The second proviso is obscurely worded. The intention is apparently to import the principle laid down in section 403 of the Code and make it applicable in relation to further proceedings under the Extradition Act in a foreign country for the same offence. If the proceedings taken against a person under section 188 for an extr.-territorial offence have resulted in a trial of that person by a court of competent jurisdiction in India and upon such trial the person is convicted or acquitted or discharged of the offence, section 403 will be directly applicable and will debar his trial in India once again for the same extr.-territorial offence. This being so, it is difficult to give meaning to the periphrasis "bar to subsequent proceedings against such person for the same offence if it had been committed in India". Section 403 applies equally to an offence committed in India and to an offence committed outside India.

15.67. Provision should be made in the Extradition Act, 1962.-

We think that in so far as any such provision is required in the statute book, it should find a place in the Extradition Act, 1962, rather than in the Code. What is required in that Act is a provision to the effect tha.-

(a) while proceedings under section 188 of the Code are pending against any person in respect of any offence, no proceedings for extraditing him from India shall be taken in respect of the same offence either in India or outside India; and

(b) if in such proceedings, the person is convicted, acquitted or discharged of the offence by a competent court, no extradition proceedings shall be taken against him in respect of the same offence either in India or outside India.

We recommend that the second proviso to section 188 should be omitted.

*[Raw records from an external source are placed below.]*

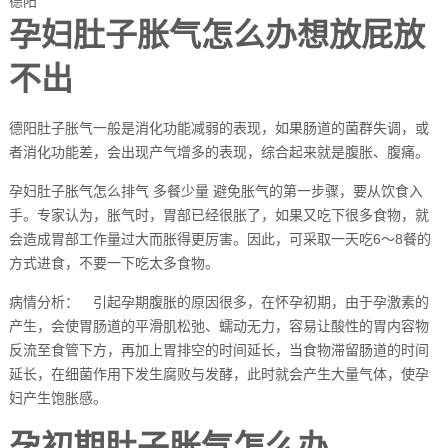
德阳
孕妇肚子胀气怎么办想放屁放
不出
德阳肚子胀气一般是消化功能减弱的表现，如果肠道的菌群失调，或
者消化功能差，会出现产气增多的表现，综合起来就是腹胀、腹痛。
孕妇肚子胀气怎么排气 多餐少量 避免胀气的第一步骤，要从饮食入
手。专家认为，胀气时，胃部已经很胀了，如果又吃下很多食物，就
会造成胃部工作量过大而胀得更厉害。因此，可采取一天吃6～8餐的
方式进食，不要一下吃太多食物。
病情分析： 引起孕期腹胀的原因很多，在怀孕初期，由于孕激素的
产生，会使胃肠道的平滑肌松弛、蠕动无力，容易让酸性的胃内容物
反流至食管下方，再加上胃排空的时间延长，当食物滞留肠道的时间
延长，在细菌作用下发生腐败与发酵，此时就会产生大量气体，使孕
妇产生饱胀感。
孕初期肚子胀气怎么办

15.68. Suggestion to extend section 188 to corporations.-

We considered a suggestion that section 188 should be made applicable to Indian companies and corporations in the same way as it applies to Indian citizens. This would, in our opinion, be a case of putting the cart before the horse. It is only when a substantive penal law applies also to Indian companies in respect of offending acts committed by them outside India that a corresponding provision on the lines of section 188 will be required. The Indian Penal Code, for instance, does not envisage the commission of offences by Indian companies outside India.

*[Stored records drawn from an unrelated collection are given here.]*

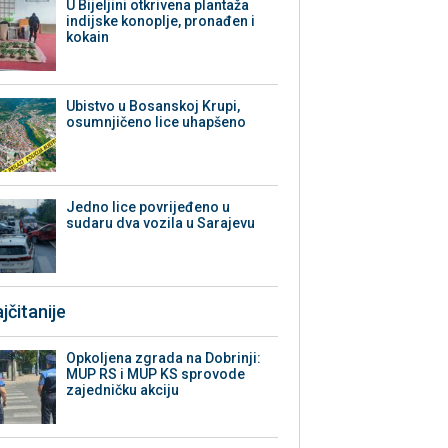
​U Bijeljini otkrivena plantaža
indijske konoplje, pronađen i
kokain
Ubistvo u Bosanskoj Krupi,
osumnjičeno lice uhapšeno
Јedno lice povrijeđeno u
sudaru dva vozila u Sarajevu
jčitanije
Opkoljena zgrada na Dobrinji:
MUP RS i MUP KS sprovode
zajedničku akciju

If in the case of some special law e.g., the Foreign Exchange (Regulation) Act, 1947, it is felt that Indian companies contravening its provisions outside India should be liable to be tried in India, it would be as easy, as it would be appropriate, to make a special provision in that law itself. As a general provision, section 188 does not, in our opinion, require extension to corporate bodies.

15.69. Is previous trial in foreign country bar to proceedings under section 188.-

The question may arise whether an Indian citizen who has been tried by a court of competent jurisdiction in a foreign country for an offence can be proceeded against for the same offence when he is found in India, assuming of course that the act committed by him is an offence punishable under an Indian law having extr.-territorial application.

Section 403 of the Code will not in terms apply to such a case and it is a moot point whether Article 20(2) of the Constitution (which lays down that "no person shall be prosecuted and punished for the same offence more than once") will of itself operate as a bar to the proceedings under section 188. Since, however, the Government before giving its sanction is bound to take into account this fact and all the circumstances of the trial in the foreign court, we do not consider it necessary to suggest any change in the section from this point of view.

15.70. Section 188 as revised.-

In the light of the above discussion section 188 may be revised to read.-

"188. Offence committed outside India.- When an offence is committed outside Indi.-

(a) by a citizen of India, whether on the high seas or elsewhere; or

(b) by a person, not being such citizen, on any ship or aircraft registered in India; he may be dealt with in respect of such offence as if it had been committed at any place within India at which he may be found:

Provided that, notwithstanding anything in any of the preceding sections of this Chapter, no such offence shall be inquired into or tried in India except with the previous sanction of the Central Government."